On March 8, 2021, the Company filed a remedial petition for declaratory ruling (the “Remedial PDR”) with the FCC. The Remedial PDR relates to the acquisition by Global Media & Entertainment Ltd (f/k/a Honeycomb Investments Limited) (“Global Investments”) of the Company’s Class A Common Stock. Specifically, on February 5, 2021, Global Investments, The Global Media & Entertainment Investments Trust (the “GMEI Trust”), James Hill (as trustee of the GMEI Trust), Simon Groom (as trustee of the GMEI Trust) and Michael Tabor (as beneficiary of the GMEI Trust) (together with Global Investments and any affiliates or third parties to whom they may assign or transfer any of their rights or interests, the “GMEI Investors”) filed a Schedule 13D with the SEC, in which the GMEI Investors disclosed beneficial ownership of 9,631,329 shares of the Company’s Class A Common Stock, representing approximately 8.7% of the Company’s outstanding Class A Common Stock. This ownership interest is inconsistent with the FCC’s foreign ownership rules and the Declaratory Ruling issued by the FCC relating to the Company’s foreign ownership on November 5, 2020, both of which limit a foreign investor in the GMEI Investors’ position to holding no more than 5% of the Company’s voting equity or total equity without prior FCC approval. The Remedial PDR, which was filed pursuant to the rules and regulations of the FCC, seeks (a) specific approval for the more than 5% equity and voting interests in the Company presently held by the GMEI Investors and (b) advance approval for the GMEI Investors to increase their equity and voting interest in the Company up to any non-controlling amount not to exceed 9.99%. The Remedial PDR remains pending before the FCC.
Tax Matters Agreement
On the Effective Date, the Company emerged from Chapter 11 and effectuated a series of transactions through which Clear Channel Outdoor Holdings, Inc. ("CCOH"), its parent Clear Channel Holdings, Inc. (“CCH”) and its subsidiaries (collectively with CCOH and CCH, the “Outdoor Group”) were separated from, and ceased to be controlled by, the Company and its subsidiaries (the “Separation”).
In connection with the Separation, the Company entered into the Tax Matters Agreement by and among iHeartMedia, iHeartCommunications, iHeart Operations, Inc., CCH, CCOH and Clear Channel Outdoor, Inc., to allocate the responsibility of iHeartMedia and its subsidiaries, on the one hand, and CCOH and its subsidiaries, on the other, for the payment of taxes arising prior and subsequent to, and in connection with, the Separation.

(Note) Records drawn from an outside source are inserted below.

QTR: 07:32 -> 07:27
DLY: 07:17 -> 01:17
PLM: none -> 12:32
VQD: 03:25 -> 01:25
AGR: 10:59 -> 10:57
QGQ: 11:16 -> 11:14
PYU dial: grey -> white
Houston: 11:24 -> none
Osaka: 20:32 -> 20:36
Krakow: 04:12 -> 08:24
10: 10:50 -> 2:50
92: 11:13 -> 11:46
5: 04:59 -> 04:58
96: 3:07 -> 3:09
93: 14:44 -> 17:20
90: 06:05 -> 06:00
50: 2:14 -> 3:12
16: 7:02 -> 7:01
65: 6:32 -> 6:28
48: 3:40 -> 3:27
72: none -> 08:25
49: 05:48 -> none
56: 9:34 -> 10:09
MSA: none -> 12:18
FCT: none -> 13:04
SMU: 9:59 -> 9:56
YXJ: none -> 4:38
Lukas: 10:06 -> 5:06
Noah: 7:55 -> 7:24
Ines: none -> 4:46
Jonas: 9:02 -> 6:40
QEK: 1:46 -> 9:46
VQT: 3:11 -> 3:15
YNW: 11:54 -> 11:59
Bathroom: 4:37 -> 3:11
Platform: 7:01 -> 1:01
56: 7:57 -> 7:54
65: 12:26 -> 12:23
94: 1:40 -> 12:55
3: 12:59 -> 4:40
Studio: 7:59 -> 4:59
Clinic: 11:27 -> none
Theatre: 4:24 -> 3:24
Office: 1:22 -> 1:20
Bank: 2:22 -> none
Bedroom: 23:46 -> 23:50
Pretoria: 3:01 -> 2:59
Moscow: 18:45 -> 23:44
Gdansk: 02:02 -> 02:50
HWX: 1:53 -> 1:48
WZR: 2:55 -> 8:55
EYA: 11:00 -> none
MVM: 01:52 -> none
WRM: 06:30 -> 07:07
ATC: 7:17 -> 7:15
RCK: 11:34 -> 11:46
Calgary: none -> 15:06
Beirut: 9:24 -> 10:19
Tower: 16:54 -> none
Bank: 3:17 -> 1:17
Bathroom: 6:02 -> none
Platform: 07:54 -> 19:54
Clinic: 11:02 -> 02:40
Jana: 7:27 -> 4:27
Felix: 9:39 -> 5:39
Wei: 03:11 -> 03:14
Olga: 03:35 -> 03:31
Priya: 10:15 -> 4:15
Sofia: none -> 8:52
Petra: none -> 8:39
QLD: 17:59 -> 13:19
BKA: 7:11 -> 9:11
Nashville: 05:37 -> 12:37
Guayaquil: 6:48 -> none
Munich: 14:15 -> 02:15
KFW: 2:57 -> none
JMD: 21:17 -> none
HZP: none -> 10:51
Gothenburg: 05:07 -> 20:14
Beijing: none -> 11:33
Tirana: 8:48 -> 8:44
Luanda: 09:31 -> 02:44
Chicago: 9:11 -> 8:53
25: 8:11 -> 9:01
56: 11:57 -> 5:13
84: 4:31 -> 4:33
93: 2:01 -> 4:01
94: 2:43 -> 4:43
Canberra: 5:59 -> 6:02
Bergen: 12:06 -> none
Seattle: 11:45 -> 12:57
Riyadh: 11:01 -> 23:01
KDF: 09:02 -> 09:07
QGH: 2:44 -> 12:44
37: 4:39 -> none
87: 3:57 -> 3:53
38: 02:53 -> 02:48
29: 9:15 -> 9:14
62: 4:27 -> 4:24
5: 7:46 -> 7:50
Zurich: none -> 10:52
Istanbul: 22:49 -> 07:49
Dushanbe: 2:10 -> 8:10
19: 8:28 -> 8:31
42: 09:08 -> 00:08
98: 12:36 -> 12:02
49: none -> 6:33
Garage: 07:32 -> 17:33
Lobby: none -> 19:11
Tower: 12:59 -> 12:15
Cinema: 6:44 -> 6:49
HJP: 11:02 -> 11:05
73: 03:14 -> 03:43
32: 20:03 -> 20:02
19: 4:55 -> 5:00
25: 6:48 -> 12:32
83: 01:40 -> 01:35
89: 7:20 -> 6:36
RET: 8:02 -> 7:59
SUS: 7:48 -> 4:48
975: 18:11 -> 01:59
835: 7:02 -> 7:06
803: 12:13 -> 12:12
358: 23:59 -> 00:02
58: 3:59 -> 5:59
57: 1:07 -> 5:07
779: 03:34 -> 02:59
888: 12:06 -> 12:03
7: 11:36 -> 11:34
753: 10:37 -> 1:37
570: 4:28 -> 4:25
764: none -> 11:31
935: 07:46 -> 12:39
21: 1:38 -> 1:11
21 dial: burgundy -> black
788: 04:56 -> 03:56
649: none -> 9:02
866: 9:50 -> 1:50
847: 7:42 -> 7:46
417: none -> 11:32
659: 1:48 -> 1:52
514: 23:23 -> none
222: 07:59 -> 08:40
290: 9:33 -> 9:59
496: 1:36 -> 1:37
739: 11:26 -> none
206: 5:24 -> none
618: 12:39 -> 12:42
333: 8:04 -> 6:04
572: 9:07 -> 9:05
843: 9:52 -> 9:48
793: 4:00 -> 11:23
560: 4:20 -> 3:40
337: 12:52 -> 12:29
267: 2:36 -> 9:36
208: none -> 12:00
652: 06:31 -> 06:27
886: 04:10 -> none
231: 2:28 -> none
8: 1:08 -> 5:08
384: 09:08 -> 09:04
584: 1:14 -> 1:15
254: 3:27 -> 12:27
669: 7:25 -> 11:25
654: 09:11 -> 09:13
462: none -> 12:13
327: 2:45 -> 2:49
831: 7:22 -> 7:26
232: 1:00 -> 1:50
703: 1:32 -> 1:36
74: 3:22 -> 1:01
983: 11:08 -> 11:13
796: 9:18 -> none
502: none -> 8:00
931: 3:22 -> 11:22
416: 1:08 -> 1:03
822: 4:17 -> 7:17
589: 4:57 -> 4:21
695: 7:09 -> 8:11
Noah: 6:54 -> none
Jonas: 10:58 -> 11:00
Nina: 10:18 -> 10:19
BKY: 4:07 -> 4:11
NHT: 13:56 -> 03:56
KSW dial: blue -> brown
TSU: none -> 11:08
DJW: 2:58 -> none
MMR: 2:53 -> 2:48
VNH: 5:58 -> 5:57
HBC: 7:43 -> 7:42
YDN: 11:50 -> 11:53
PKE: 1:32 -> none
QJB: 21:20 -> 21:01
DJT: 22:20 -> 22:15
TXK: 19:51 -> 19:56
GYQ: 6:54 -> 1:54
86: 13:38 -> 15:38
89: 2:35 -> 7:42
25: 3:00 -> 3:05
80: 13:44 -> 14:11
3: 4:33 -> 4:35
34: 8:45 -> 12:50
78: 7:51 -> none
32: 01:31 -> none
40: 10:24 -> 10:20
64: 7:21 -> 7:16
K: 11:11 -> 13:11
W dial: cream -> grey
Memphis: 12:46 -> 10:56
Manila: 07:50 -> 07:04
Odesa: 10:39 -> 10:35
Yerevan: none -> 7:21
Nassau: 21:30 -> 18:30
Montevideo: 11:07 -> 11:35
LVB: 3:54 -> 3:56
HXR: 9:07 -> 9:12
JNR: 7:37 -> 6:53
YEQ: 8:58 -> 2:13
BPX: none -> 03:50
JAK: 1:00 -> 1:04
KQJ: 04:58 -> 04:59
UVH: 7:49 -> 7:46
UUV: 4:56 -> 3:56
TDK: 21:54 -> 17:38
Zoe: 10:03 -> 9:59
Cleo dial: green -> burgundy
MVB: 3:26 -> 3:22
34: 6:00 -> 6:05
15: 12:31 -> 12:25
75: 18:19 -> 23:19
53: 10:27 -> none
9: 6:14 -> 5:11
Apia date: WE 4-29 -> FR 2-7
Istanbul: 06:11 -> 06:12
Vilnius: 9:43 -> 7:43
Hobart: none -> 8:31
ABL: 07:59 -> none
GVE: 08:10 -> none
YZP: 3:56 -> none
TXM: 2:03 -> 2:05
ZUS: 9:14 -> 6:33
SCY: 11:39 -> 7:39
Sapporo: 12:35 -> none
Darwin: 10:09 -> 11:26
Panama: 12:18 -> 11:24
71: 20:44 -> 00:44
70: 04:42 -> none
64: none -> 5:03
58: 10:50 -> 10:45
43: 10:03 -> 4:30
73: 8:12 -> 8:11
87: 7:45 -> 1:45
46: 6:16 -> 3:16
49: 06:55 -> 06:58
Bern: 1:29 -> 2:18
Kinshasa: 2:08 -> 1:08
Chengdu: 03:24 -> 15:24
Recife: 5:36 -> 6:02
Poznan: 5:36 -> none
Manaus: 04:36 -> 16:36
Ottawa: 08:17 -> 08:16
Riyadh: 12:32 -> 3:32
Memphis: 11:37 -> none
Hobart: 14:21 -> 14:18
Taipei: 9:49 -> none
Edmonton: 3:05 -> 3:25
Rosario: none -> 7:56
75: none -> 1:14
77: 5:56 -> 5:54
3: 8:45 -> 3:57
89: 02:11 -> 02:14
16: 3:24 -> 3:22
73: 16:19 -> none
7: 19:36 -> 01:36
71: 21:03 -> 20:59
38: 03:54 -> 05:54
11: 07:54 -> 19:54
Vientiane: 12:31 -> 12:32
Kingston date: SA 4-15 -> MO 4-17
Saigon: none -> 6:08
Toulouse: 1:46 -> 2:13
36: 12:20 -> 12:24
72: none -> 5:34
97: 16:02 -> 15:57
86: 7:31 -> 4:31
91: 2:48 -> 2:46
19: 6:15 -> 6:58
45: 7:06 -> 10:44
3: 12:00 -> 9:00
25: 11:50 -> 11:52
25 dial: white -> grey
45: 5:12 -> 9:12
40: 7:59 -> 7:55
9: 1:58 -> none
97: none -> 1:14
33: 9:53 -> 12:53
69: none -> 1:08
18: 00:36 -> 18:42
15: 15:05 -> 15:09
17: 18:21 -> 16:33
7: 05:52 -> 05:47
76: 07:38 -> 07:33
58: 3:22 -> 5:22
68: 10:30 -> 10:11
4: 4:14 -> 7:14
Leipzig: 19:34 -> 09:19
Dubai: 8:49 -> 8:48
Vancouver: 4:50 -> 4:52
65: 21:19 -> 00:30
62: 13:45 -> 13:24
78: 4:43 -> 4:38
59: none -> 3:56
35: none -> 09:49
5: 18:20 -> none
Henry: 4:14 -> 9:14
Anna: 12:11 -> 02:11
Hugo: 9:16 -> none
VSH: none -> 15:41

The Tax Matters Agreement requires that iHeartMedia and iHeartCommunications indemnify CCOH and its subsidiaries, and their respective directors, officers and employees, and hold them harmless, on an after-tax basis, from and against certain tax claims related to the Separation. In addition, the Tax Matters Agreement requires that CCOH indemnify iHeartMedia for certain income taxes paid by iHeartMedia on behalf of CCOH and its subsidiaries.